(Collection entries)
————————

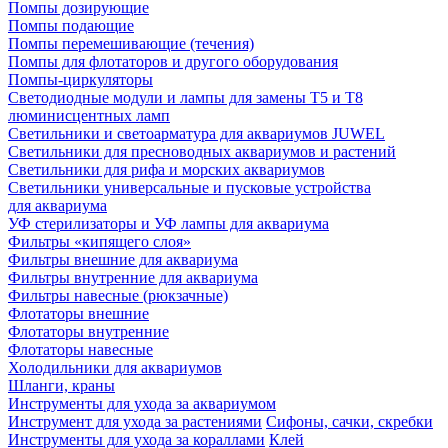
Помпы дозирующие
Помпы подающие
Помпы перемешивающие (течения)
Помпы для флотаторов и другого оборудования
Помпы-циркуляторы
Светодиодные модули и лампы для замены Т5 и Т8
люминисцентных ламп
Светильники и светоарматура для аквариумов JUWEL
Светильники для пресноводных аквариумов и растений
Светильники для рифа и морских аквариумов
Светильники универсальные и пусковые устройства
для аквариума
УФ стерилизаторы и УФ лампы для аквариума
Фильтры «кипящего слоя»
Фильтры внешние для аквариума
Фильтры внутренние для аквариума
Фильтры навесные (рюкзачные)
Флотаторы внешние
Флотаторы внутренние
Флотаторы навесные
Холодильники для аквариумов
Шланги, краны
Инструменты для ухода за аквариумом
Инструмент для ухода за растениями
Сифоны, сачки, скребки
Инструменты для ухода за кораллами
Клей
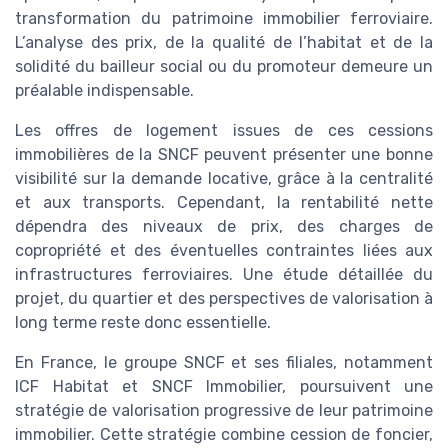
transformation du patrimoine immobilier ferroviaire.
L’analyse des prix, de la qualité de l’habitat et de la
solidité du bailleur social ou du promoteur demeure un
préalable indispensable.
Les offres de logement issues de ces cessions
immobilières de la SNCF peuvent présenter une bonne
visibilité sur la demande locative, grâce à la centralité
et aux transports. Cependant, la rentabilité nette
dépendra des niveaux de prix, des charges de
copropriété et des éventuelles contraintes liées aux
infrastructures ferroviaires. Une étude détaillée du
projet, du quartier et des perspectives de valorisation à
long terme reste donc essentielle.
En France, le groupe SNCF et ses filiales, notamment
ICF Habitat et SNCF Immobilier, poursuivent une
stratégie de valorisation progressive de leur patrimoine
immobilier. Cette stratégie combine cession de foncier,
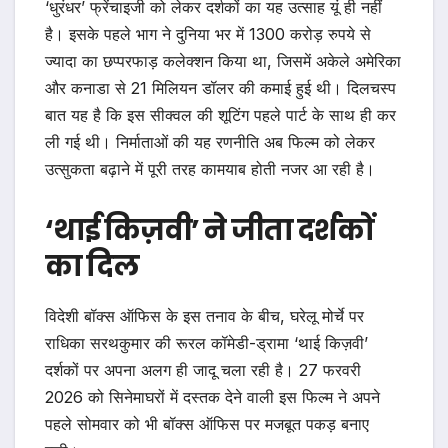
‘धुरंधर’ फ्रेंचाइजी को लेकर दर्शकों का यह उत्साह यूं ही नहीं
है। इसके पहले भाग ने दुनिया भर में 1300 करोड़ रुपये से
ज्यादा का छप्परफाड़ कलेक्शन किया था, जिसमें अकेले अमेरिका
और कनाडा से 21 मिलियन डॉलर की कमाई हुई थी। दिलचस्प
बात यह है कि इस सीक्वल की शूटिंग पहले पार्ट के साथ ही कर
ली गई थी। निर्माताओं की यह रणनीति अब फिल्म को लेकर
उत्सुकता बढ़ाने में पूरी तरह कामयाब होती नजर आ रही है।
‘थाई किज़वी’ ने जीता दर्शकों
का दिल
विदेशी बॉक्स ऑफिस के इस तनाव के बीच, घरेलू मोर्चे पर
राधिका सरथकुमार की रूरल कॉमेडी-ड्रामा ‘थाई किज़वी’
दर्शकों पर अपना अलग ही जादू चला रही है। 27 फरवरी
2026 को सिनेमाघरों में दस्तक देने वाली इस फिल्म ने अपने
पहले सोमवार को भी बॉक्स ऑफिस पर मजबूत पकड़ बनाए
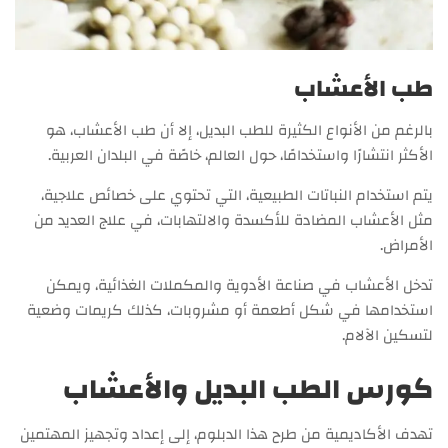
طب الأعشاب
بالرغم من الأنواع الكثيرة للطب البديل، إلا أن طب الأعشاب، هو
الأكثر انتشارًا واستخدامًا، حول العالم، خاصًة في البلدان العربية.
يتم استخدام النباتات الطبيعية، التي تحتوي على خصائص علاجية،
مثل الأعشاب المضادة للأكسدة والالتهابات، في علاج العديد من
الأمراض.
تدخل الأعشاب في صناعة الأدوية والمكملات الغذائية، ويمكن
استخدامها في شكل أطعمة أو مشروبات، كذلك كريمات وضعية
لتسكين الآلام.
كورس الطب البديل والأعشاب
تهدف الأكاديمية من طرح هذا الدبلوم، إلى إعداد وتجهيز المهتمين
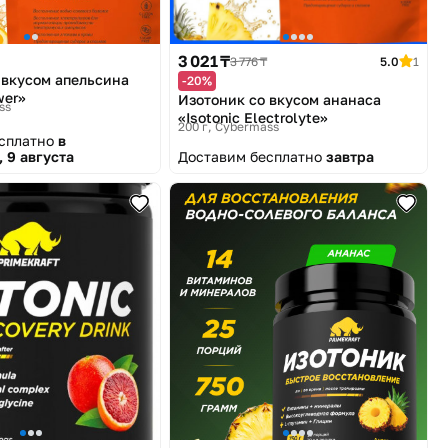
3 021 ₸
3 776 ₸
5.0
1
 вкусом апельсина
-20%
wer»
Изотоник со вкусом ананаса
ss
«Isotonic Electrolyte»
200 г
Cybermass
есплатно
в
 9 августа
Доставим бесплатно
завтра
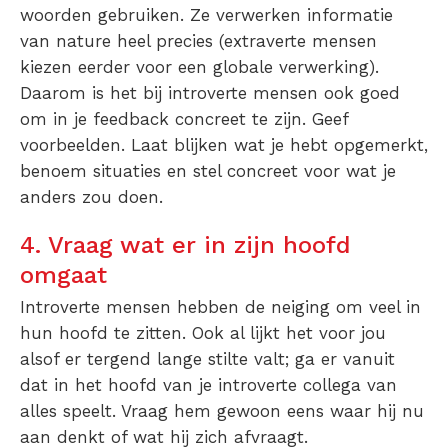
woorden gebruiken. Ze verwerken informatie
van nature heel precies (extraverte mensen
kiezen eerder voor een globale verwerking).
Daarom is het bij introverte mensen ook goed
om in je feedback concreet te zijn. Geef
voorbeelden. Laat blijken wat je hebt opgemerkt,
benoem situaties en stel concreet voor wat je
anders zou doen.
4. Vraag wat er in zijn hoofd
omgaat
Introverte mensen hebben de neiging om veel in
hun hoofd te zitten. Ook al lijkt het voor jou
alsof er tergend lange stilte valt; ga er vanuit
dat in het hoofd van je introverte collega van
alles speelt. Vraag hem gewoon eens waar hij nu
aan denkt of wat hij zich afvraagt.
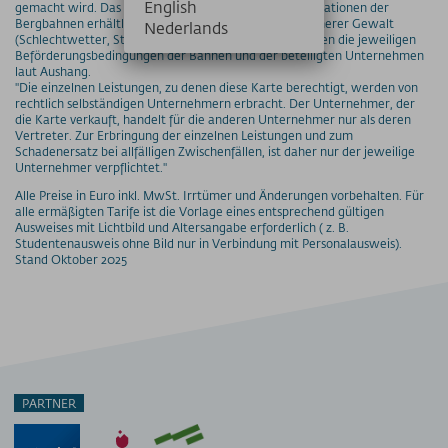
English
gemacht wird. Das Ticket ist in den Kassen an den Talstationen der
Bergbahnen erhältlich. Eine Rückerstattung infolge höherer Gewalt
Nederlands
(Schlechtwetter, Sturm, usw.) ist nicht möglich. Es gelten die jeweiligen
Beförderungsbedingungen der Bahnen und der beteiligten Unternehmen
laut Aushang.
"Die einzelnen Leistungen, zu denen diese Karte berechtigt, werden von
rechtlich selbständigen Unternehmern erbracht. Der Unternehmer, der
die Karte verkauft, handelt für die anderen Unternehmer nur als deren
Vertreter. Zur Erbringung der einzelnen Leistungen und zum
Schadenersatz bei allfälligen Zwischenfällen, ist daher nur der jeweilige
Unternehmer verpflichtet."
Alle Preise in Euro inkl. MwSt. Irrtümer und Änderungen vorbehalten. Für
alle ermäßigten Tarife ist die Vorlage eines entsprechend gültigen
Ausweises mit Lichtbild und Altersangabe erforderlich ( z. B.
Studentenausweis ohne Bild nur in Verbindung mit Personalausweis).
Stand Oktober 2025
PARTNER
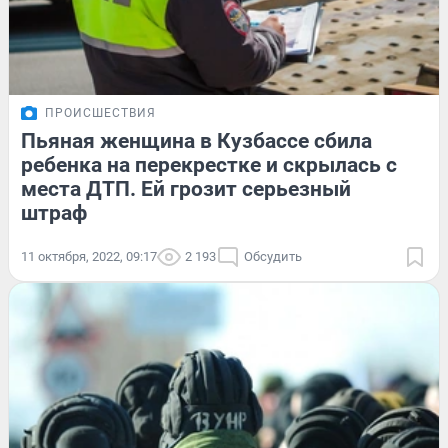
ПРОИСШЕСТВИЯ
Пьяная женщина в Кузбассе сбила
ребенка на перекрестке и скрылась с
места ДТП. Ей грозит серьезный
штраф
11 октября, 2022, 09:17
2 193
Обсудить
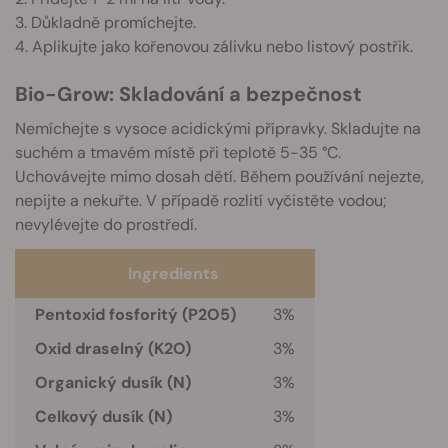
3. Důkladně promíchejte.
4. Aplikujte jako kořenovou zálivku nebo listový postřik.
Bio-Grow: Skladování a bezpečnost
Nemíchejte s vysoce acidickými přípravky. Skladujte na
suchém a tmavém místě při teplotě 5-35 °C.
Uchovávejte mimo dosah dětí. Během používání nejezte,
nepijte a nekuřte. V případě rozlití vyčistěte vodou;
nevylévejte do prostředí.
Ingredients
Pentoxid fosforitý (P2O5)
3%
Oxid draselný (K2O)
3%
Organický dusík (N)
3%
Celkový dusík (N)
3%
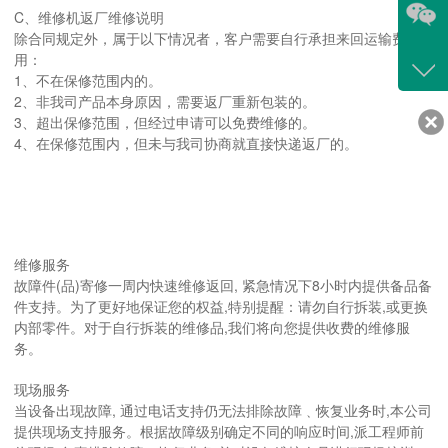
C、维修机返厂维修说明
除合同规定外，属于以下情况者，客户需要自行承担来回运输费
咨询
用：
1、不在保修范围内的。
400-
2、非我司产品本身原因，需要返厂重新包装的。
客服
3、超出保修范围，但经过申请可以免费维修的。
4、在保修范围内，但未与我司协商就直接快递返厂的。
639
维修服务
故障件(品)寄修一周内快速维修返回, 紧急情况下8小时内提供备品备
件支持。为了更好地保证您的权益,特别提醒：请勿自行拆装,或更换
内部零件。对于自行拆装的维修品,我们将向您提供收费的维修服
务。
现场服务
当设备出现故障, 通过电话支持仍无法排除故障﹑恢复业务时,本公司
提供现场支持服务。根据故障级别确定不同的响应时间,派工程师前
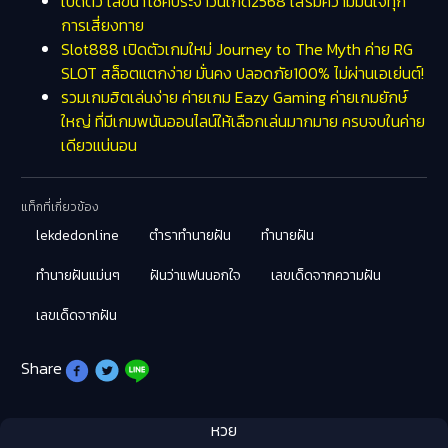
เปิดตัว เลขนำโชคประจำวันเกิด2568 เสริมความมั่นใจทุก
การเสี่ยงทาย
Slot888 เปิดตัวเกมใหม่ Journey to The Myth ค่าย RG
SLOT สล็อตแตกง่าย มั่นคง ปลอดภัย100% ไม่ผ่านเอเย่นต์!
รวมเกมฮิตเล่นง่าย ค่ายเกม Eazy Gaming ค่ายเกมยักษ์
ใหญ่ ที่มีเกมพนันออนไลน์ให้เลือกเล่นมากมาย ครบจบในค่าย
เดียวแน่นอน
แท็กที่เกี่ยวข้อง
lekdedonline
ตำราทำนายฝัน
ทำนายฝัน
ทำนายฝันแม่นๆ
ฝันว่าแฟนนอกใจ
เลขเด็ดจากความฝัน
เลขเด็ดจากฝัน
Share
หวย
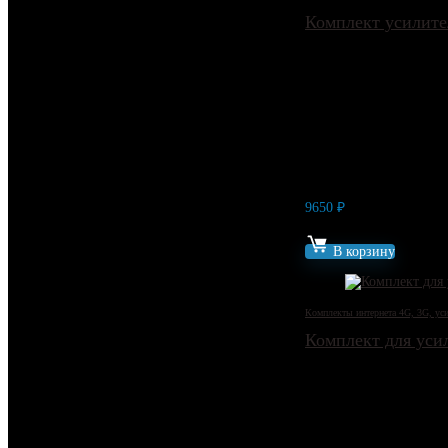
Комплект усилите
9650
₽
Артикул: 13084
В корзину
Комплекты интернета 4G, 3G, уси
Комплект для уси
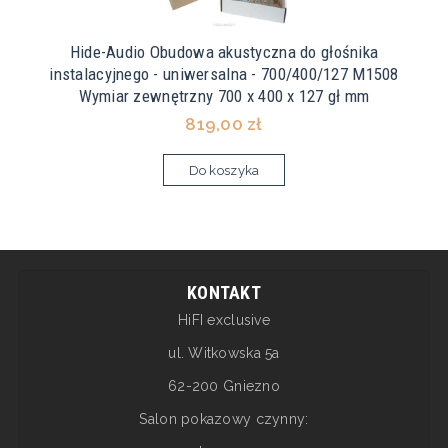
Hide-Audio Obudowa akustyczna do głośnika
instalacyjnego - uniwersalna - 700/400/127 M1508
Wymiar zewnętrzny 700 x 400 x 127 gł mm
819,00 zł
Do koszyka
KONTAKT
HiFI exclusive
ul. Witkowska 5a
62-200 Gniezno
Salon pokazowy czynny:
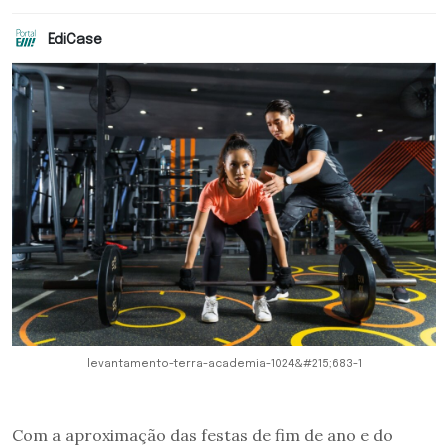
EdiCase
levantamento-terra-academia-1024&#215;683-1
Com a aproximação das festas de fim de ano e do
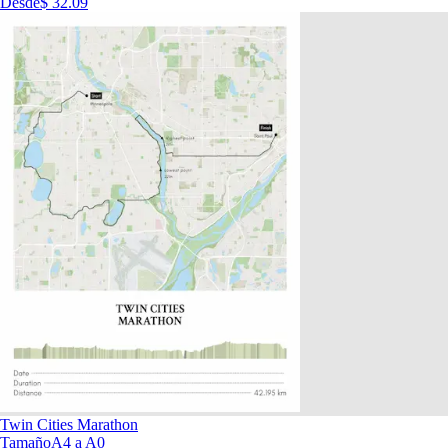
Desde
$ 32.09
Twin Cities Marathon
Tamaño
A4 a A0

————————

Every line above between the one containing "Пьяная женщина в Кузбассе сбила" and the one containing "Uchovávejte mimo dosah", those two included, is to be printed exactly. No pictures go into the copy.

ANSWER:
Пьяная женщина в Кузбассе сбила
ребенка на перекрестке и скрылась с
места ДТП. Ей грозит серьезный
штраф
11 октября, 2022, 09:17
2 193
Обсудить
3. Důkladně promíchejte.
4. Aplikujte jako kořenovou zálivku nebo listový postřik.
Bio-Grow: Skladování a bezpečnost
Nemíchejte s vysoce acidickými přípravky. Skladujte na
suchém a tmavém místě při teplotě 5-35 °C.
Uchovávejte mimo dosah dětí. Během používání nejezte,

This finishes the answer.